Can I sell, transport and apply compost certified to BSI PAS 100?
In England and Wales, compost certified to BSI PAS 100 is of recognised quality. However, it is still considered a waste. In order for it to be accepted as a product, compost needs to comply with the Quality Protocol for Compost. Although quality compost can be sold, it requires regulatory control for its handling, transport and application.
In Scotland and Northern Ireland, compost produced to BSI PAS 100 is considered a product and is therefore free of these additional regulatory controls.
How does BSI PAS 100 certified compost become a 'product'?
The Quality Protocol for Compost sets out the criteria for when source-segregated waste becomes a 'product' in England and Wales. BSI PAS 100 is the preferred baseline standard for achieving QP certification as it is extensively used across the industry and meets the criteria stated in Appendix D of the Quality Protocol. This protocol came into effect in March 2007.
Why should I certify to BSI PAS 100 if I then have also to certify to QCP to sell a 'product'?

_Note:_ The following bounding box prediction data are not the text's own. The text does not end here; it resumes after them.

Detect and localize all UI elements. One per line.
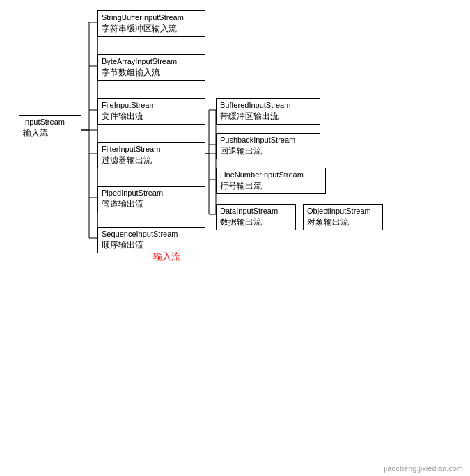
watermark: jiaocheng.jixiedian.com bbox=[384, 464, 463, 473]
inputstream-root: InputStream 输入流 bbox=[19, 115, 81, 145]
filter-input-stream: FilterInputStream 过滤器输出流 bbox=[97, 142, 205, 168]
pushback-input-stream: PushbackInputStream 回退输出流 bbox=[216, 133, 320, 159]
diagram-container: InputStream 输入流 StringBufferInputStream … bbox=[0, 0, 470, 476]
piped-input-stream: PipedInputStream 管道输出流 bbox=[97, 186, 205, 212]
data-input-stream: DataInputStream 数据输出流 bbox=[216, 204, 296, 230]
line-number-input-stream: LineNumberInputStream 行号输出流 bbox=[216, 168, 326, 194]
string-buffer-input-stream: StringBufferInputStream 字符串缓冲区输入流 bbox=[97, 10, 205, 37]
file-input-stream: FileInputStream 文件输出流 bbox=[97, 98, 205, 125]
object-input-stream: ObjectInputStream 对象输出流 bbox=[303, 204, 383, 230]
inputstream-en: InputStream bbox=[23, 117, 77, 127]
input-stream-section: InputStream 输入流 StringBufferInputStream … bbox=[7, 7, 463, 271]
buffered-input-stream: BufferedInputStream 带缓冲区输出流 bbox=[216, 98, 320, 125]
inputstream-zh: 输入流 bbox=[23, 127, 77, 139]
byte-array-input-stream: ByteArrayInputStream 字节数组输入流 bbox=[97, 54, 205, 81]
sequence-input-stream: SequenceInputStream 顺序输出流 bbox=[97, 227, 205, 253]
input-section-label: 输入流 bbox=[153, 251, 180, 263]
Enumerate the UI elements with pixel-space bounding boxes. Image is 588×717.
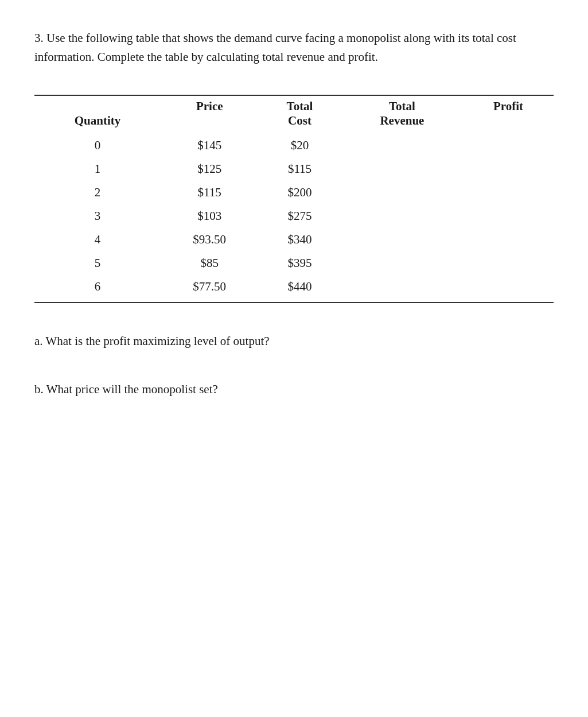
- cell-total_revenue-4: [341, 228, 463, 251]
- cell-profit-5: [463, 251, 554, 275]
- sub-question-a-text: What is the profit maximizing level of o…: [45, 334, 269, 348]
- sub-question-b-label: b.: [34, 382, 46, 396]
- cell-quantity-1: 1: [34, 157, 161, 181]
- cell-total_revenue-1: [341, 157, 463, 181]
- data-table-section: Quantity Price Total Cost Total Revenue: [34, 95, 554, 303]
- cell-total_revenue-3: [341, 204, 463, 228]
- cell-quantity-4: 4: [34, 228, 161, 251]
- cell-profit-6: [463, 275, 554, 303]
- cell-total_cost-0: $20: [258, 130, 341, 157]
- sub-questions-section: a. What is the profit maximizing level o…: [34, 332, 554, 399]
- cell-price-3: $103: [161, 204, 258, 228]
- col-header-quantity: Quantity: [34, 95, 161, 130]
- cell-total_cost-1: $115: [258, 157, 341, 181]
- cell-profit-4: [463, 228, 554, 251]
- question-block: 3. Use the following table that shows th…: [34, 29, 554, 399]
- cell-total_revenue-6: [341, 275, 463, 303]
- table-header-row: Quantity Price Total Cost Total Revenue: [34, 95, 554, 130]
- cell-total_cost-4: $340: [258, 228, 341, 251]
- cell-price-5: $85: [161, 251, 258, 275]
- cell-quantity-5: 5: [34, 251, 161, 275]
- table-row: 5$85$395: [34, 251, 554, 275]
- sub-question-a-label: a.: [34, 334, 45, 348]
- col-header-total-cost: Total Cost: [258, 95, 341, 130]
- table-row: 1$125$115: [34, 157, 554, 181]
- cell-price-2: $115: [161, 181, 258, 204]
- cell-total_revenue-5: [341, 251, 463, 275]
- cell-price-0: $145: [161, 130, 258, 157]
- table-body: 0$145$201$125$1152$115$2003$103$2754$93.…: [34, 130, 554, 303]
- sub-question-a: a. What is the profit maximizing level o…: [34, 332, 554, 351]
- cell-price-6: $77.50: [161, 275, 258, 303]
- cell-quantity-3: 3: [34, 204, 161, 228]
- cell-total_cost-5: $395: [258, 251, 341, 275]
- cell-quantity-6: 6: [34, 275, 161, 303]
- cell-price-4: $93.50: [161, 228, 258, 251]
- table-row: 2$115$200: [34, 181, 554, 204]
- economics-table: Quantity Price Total Cost Total Revenue: [34, 95, 554, 303]
- cell-profit-1: [463, 157, 554, 181]
- cell-profit-0: [463, 130, 554, 157]
- cell-quantity-0: 0: [34, 130, 161, 157]
- cell-quantity-2: 2: [34, 181, 161, 204]
- table-row: 4$93.50$340: [34, 228, 554, 251]
- col-header-profit: Profit: [463, 95, 554, 130]
- table-row: 6$77.50$440: [34, 275, 554, 303]
- cell-profit-2: [463, 181, 554, 204]
- question-text: 3. Use the following table that shows th…: [34, 29, 554, 66]
- sub-question-b-text: What price will the monopolist set?: [46, 382, 218, 396]
- cell-total_cost-6: $440: [258, 275, 341, 303]
- cell-total_cost-2: $200: [258, 181, 341, 204]
- col-header-total-revenue: Total Revenue: [341, 95, 463, 130]
- cell-profit-3: [463, 204, 554, 228]
- cell-total_cost-3: $275: [258, 204, 341, 228]
- question-body: Use the following table that shows the d…: [34, 31, 516, 64]
- cell-total_revenue-0: [341, 130, 463, 157]
- cell-total_revenue-2: [341, 181, 463, 204]
- cell-price-1: $125: [161, 157, 258, 181]
- table-row: 0$145$20: [34, 130, 554, 157]
- sub-question-b: b. What price will the monopolist set?: [34, 380, 554, 400]
- table-row: 3$103$275: [34, 204, 554, 228]
- question-number: 3.: [34, 31, 44, 45]
- col-header-price: Price: [161, 95, 258, 130]
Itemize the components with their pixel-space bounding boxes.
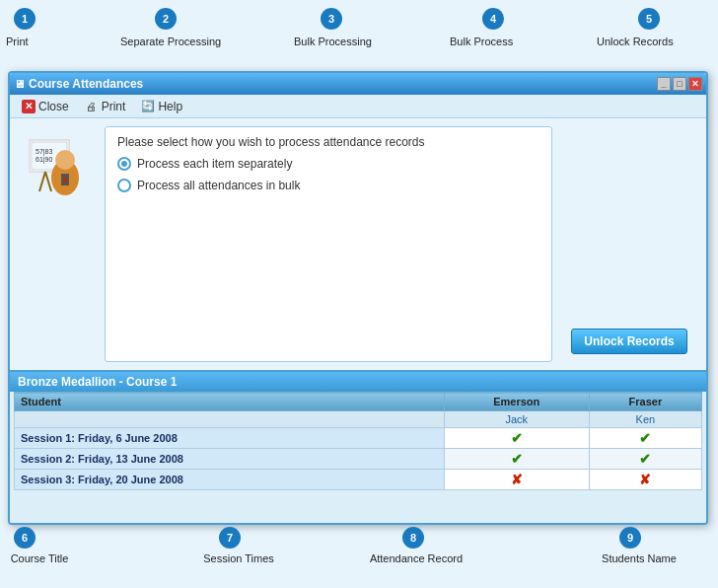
callout-9: 9 [619,527,641,549]
svg-line-4 [39,172,45,191]
course-table-wrap[interactable]: Student Emerson Fraser Jack Ken Session … [10,392,706,523]
table-row: Session 1: Friday, 6 June 2008 ✔ ✔ [15,428,702,449]
callout-label-1: Print [6,36,29,47]
course-title-bar: Bronze Medallion - Course 1 [10,372,706,392]
callout-label-2: Separate Processing [120,36,221,47]
callout-label-5: Unlock Records [597,36,674,47]
callout-label-6: Course Title [0,552,79,564]
subhead-emerson: Jack [444,411,589,428]
minimize-button[interactable]: _ [657,77,671,91]
menu-help[interactable]: 🔄 Help [135,98,188,115]
print-menu-icon: 🖨 [85,100,99,113]
col-student: Student [15,393,445,411]
maximize-button[interactable]: □ [673,77,686,91]
svg-line-5 [45,172,51,191]
menu-print[interactable]: 🖨 Print [79,98,132,115]
radio-2-label: Process all attendances in bulk [137,179,300,192]
title-bar: 🖥 Course Attendances _ □ ✕ [10,73,706,95]
subhead-student [15,411,445,428]
session-2-label: Session 2: Friday, 13 June 2008 [15,449,445,470]
avatar-area: 57|83 61|90 [18,126,97,362]
callout-label-7: Session Times [194,552,283,564]
radio-option-1[interactable]: Process each item separately [117,157,539,171]
session-1-emerson: ✔ [444,428,589,449]
callout-2: 2 [155,8,177,30]
callout-label-9: Students Name [590,552,688,564]
callout-8: 8 [402,527,424,549]
radio-1-circle [117,157,131,171]
callout-5: 5 [638,8,660,30]
unlock-records-button[interactable]: Unlock Records [571,329,686,354]
col-fraser: Fraser [589,393,701,411]
session-3-label: Session 3: Friday, 20 June 2008 [15,470,445,490]
callout-label-4: Bulk Process [450,36,513,47]
radio-1-label: Process each item separately [137,157,292,171]
window-title: Course Attendances [29,77,143,91]
callout-4: 4 [482,8,504,30]
table-row: Session 2: Friday, 13 June 2008 ✔ ✔ [15,449,702,470]
session-2-emerson: ✔ [444,449,589,470]
callout-3: 3 [321,8,342,30]
callout-7: 7 [219,527,241,549]
main-window: 🖥 Course Attendances _ □ ✕ ✕ Close 🖨 Pri… [8,71,708,525]
session-3-emerson: ✘ [444,470,589,490]
session-3-fraser: ✘ [589,470,701,490]
radio-2-circle [117,179,131,192]
col-emerson: Emerson [444,393,589,411]
options-title: Please select how you wish to process at… [117,135,539,149]
session-2-fraser: ✔ [589,449,701,470]
callout-label-8: Attendance Record [367,552,466,564]
table-row: Session 3: Friday, 20 June 2008 ✘ ✘ [15,470,702,490]
menu-close[interactable]: ✕ Close [16,98,75,115]
main-content: 57|83 61|90 Please select how you wish t… [10,118,706,370]
session-1-label: Session 1: Friday, 6 June 2008 [15,428,445,449]
svg-text:57|83: 57|83 [36,148,52,156]
callout-6: 6 [14,527,36,549]
session-1-fraser: ✔ [589,428,701,449]
course-section: Bronze Medallion - Course 1 Student Emer… [10,370,706,523]
options-box: Please select how you wish to process at… [105,126,552,362]
callout-label-3: Bulk Processing [294,36,372,47]
close-menu-icon: ✕ [22,100,36,113]
unlock-area: Unlock Records [560,126,698,362]
close-button[interactable]: ✕ [688,77,702,91]
help-menu-icon: 🔄 [141,100,155,113]
svg-point-7 [55,150,75,170]
radio-option-2[interactable]: Process all attendances in bulk [117,179,539,192]
subhead-fraser: Ken [589,411,701,428]
avatar-image: 57|83 61|90 [22,130,93,209]
svg-text:61|90: 61|90 [36,156,52,164]
menu-bar: ✕ Close 🖨 Print 🔄 Help [10,95,706,118]
attendance-table: Student Emerson Fraser Jack Ken Session … [14,392,702,490]
callout-1: 1 [14,8,36,30]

As mentioned above, achieving to BSI PAS 100 is a useful step toward achieving QCP compliancy. The BSI PAS 100 is the preferred baseline standard for achieving QP certification as it is extensively used across the industry and meets the criteria stated in Appendix D of the Quality Protocol.
Is there a lot of work involved in getting BSA PAS 100 certified?
Certification involves a series of steps and the Association for Organics Recycling will be able to assist you with most of them. The steps involved are briefly described below:
- Creation of a quality policy
- Hazards analysis
- Creating standard operating procedures
- Process validation and day-to-day record keeping
Please refer to the certification section of AFOR's website for more detail.
How long does it take to get BSI PAS 100 certified?
As a rough guide, allow seven to 10 months from beginning to end. it really depends on what stage you are starting from, how quickly you make your compost, the speed at which you process the paperwork, and how long it takes for the lab to perform its analysis.
How do I join the certification scheme?
The certification section of the Association for Organics Recycling website has all the information relating to scheme application or enquiries.
How many producers are working towards certification?
The number of producers applying or achieving certification status to BSI PAS 100 or QCP varies from month to month. For an up-to-date figure please refer to the certification section of the Association for Organics Recycling website.
How can I find out who is BSI PAS 100 or QCP certified?
You can search for producers and suppliers by postcode via WRAP's Compost Suppliers database or you can look through the certification section of the Association for Organics Recycling website.
Can we self-comply or do we need to bring in consultants?
You can self-certify, although we strongly recommend independent third party certification (as does the Association for Organics Recycling).
What do I do if I don't think the compost I purchased is up to standard?
If you have purchased PAS100 certified compost, and you don’t believe it to meet the required standard, then please visit the AFOR website for information on how to register your feedback.